I suppose my viewing companion and I approached it all wrong. At the Guggenheim, I like to start on thetop floor and work my way down. But the exhibit was arranged chronologically and worked its way up, -- bottom floor early paintings, top floor the later ones, with the studies for Guernica (1937) around the thirdor fourth floor. But we started with the late paintings first, with his portraits of women out-of-joint, animal-headed, grotesque, and had to make sense of where he ended up – misogynistic, misanthropic, the cubist abstraction looking painful and hateful – without the softening of watching the master’s progression over time.
To start on the ground floor and work up would have shown the calm line of the neoclassic portraits, the faces of his muses rendered with a mostly gentler hand. You could say there was even something like love between the painter and subject, between the painter and painting. But boy, did something happen, and it wasn’t just cubist experimentation or the horrors of war. To read the paintings, particularly the portraits, biographically, when the wives, mistresses, and muses became all a-jumble, the paintings of women began to change. Certainly this is not an entire overview of his oeuvre – he created close to 50,000 works of art over his 60-something-year career – but in this exhibit, the turning point of his depiction of women is dramatic. A portrait from the early 1930s of Olga Khohklova, Picasso’s first wife, is grossly misshapen and has a slit of a vagina dentata for a mouth. This is the spot where many of the portraits turn ugly.
Of course, not all the paintings in this show are quite so jarring. Much of it is evocative and brilliant. “The Maids of Honor” is typical of Picasso’s genius for deconstructing a figure and a scene and reconstructing it into something altogether new. The flow and folds of a woman’s gown become a chock-a-block of clashing geometries and fields of hue. And “The Charnel House,” a mangle of bodies and parts sprawled beneath a table, powerfully and aptly alludes to the scenes of horror that were breaking across Europe at the end of World War II.

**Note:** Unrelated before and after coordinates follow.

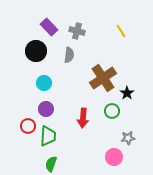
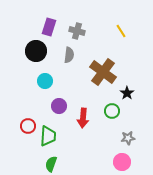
purple rectangle: rotated 60 degrees clockwise
brown cross: moved 6 px up; rotated 20 degrees counterclockwise
cyan circle: moved 1 px right, 2 px up
purple circle: moved 13 px right, 3 px up
pink circle: moved 8 px right, 5 px down
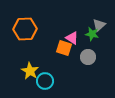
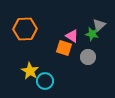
pink triangle: moved 2 px up
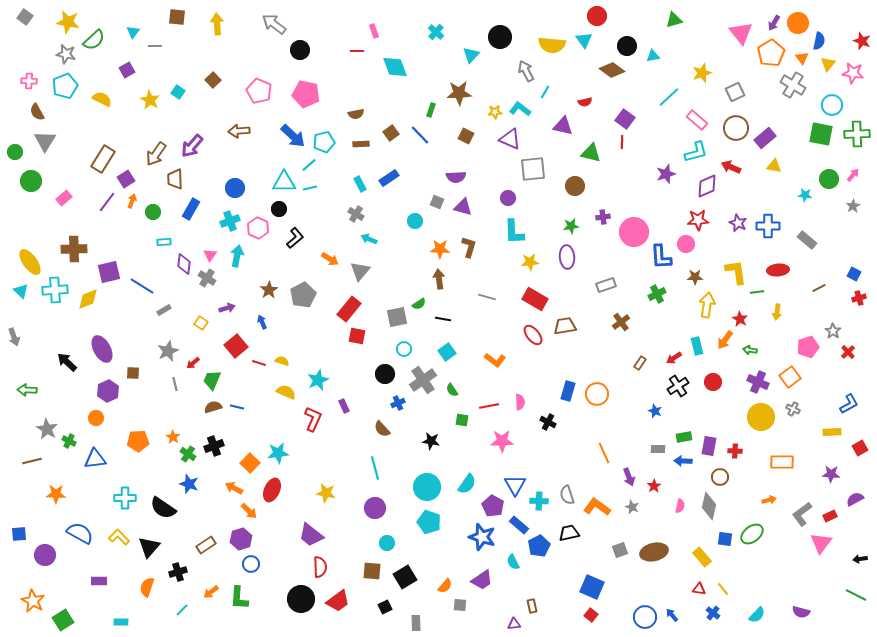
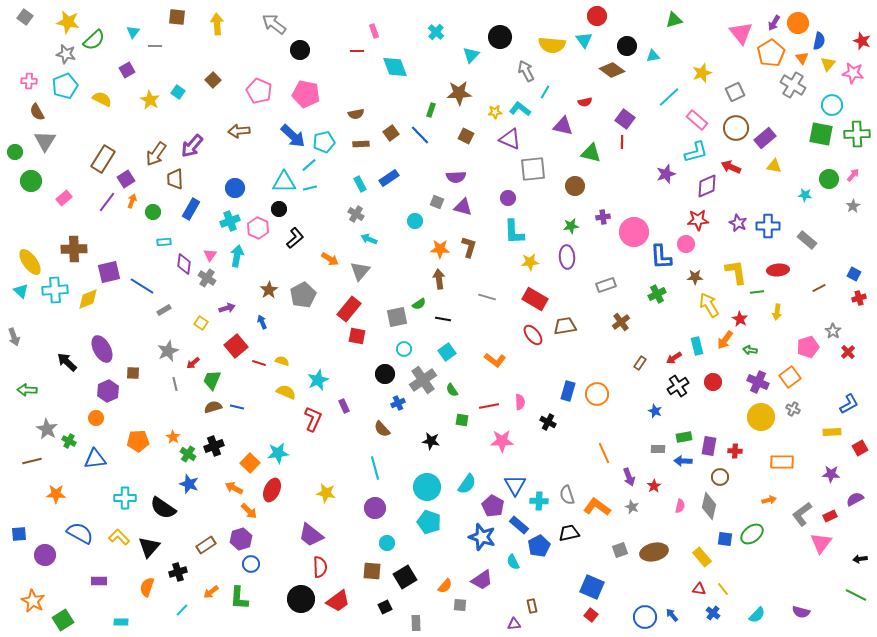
yellow arrow at (707, 305): moved 2 px right; rotated 40 degrees counterclockwise
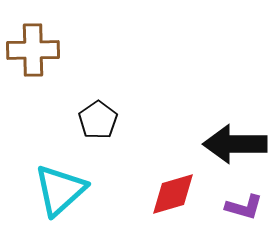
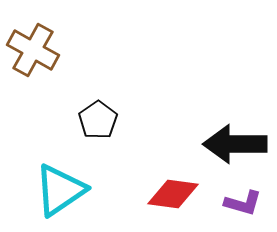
brown cross: rotated 30 degrees clockwise
cyan triangle: rotated 8 degrees clockwise
red diamond: rotated 24 degrees clockwise
purple L-shape: moved 1 px left, 4 px up
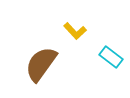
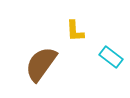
yellow L-shape: rotated 40 degrees clockwise
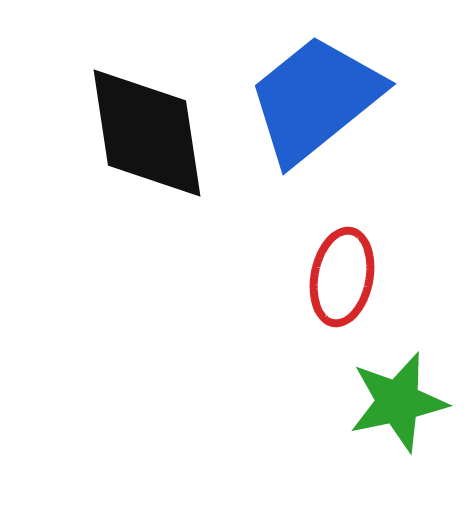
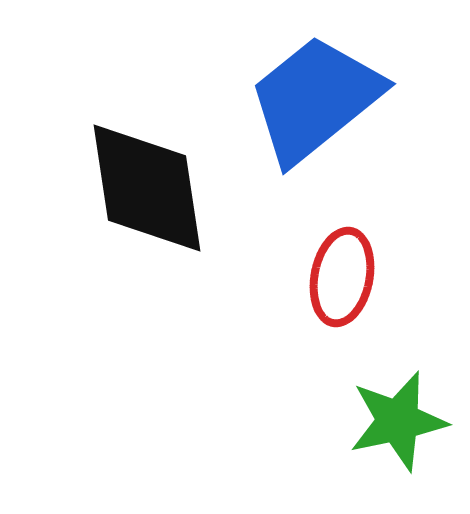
black diamond: moved 55 px down
green star: moved 19 px down
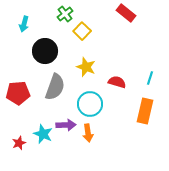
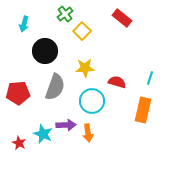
red rectangle: moved 4 px left, 5 px down
yellow star: moved 1 px left, 1 px down; rotated 24 degrees counterclockwise
cyan circle: moved 2 px right, 3 px up
orange rectangle: moved 2 px left, 1 px up
red star: rotated 24 degrees counterclockwise
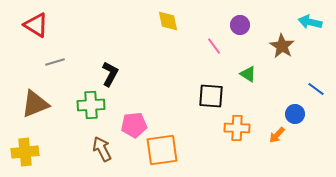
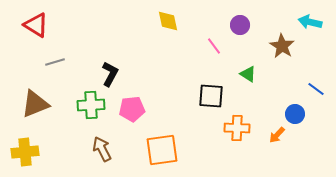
pink pentagon: moved 2 px left, 16 px up
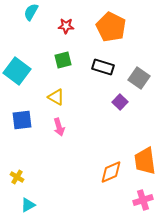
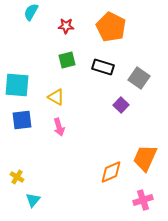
green square: moved 4 px right
cyan square: moved 14 px down; rotated 32 degrees counterclockwise
purple square: moved 1 px right, 3 px down
orange trapezoid: moved 3 px up; rotated 32 degrees clockwise
cyan triangle: moved 5 px right, 5 px up; rotated 21 degrees counterclockwise
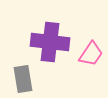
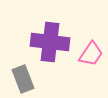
gray rectangle: rotated 12 degrees counterclockwise
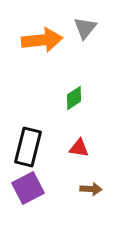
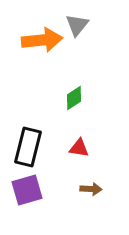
gray triangle: moved 8 px left, 3 px up
purple square: moved 1 px left, 2 px down; rotated 12 degrees clockwise
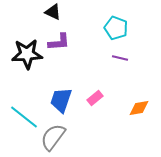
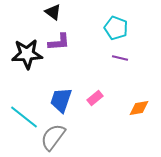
black triangle: rotated 12 degrees clockwise
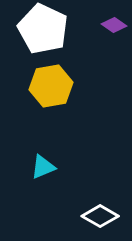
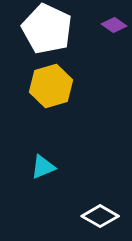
white pentagon: moved 4 px right
yellow hexagon: rotated 6 degrees counterclockwise
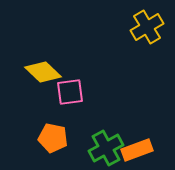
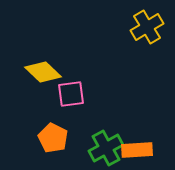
pink square: moved 1 px right, 2 px down
orange pentagon: rotated 16 degrees clockwise
orange rectangle: rotated 16 degrees clockwise
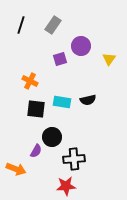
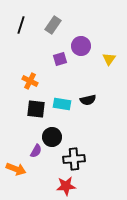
cyan rectangle: moved 2 px down
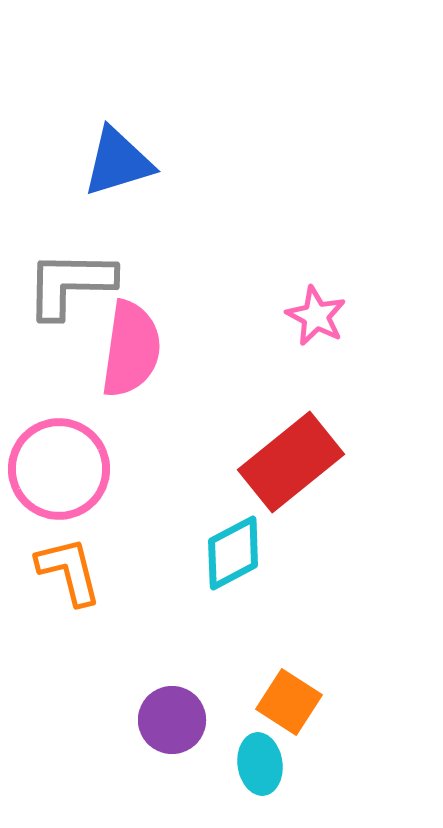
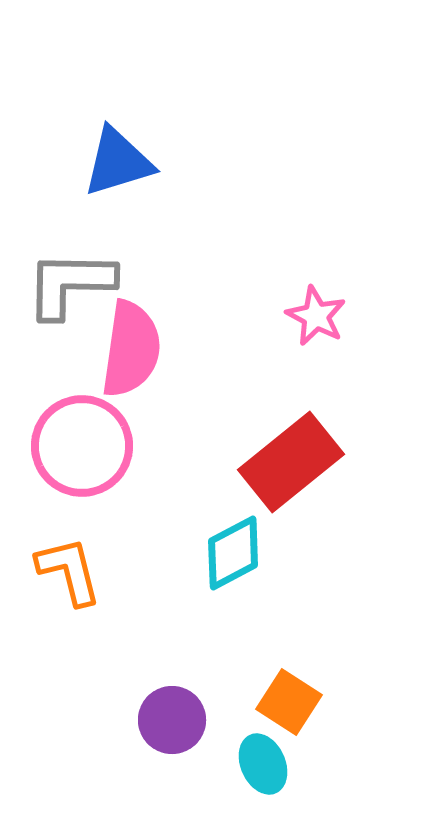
pink circle: moved 23 px right, 23 px up
cyan ellipse: moved 3 px right; rotated 16 degrees counterclockwise
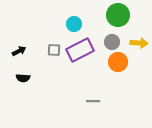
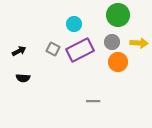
gray square: moved 1 px left, 1 px up; rotated 24 degrees clockwise
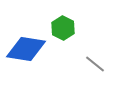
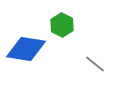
green hexagon: moved 1 px left, 3 px up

Though the show is called “Black and White,” the palette is mostly gray, with subtle shadings that have the effect of almost obfuscating the content of the paintings and soothing the eye. Overall, it’s a magnificent exhibit, with many of the paintings coming from private collections, being shown in public for the first time. But start from the bottom and work your way up the Guggenheim climb. Perhaps by the time you reach the top you’ll be wowed enough and tired enough not to notice what I did.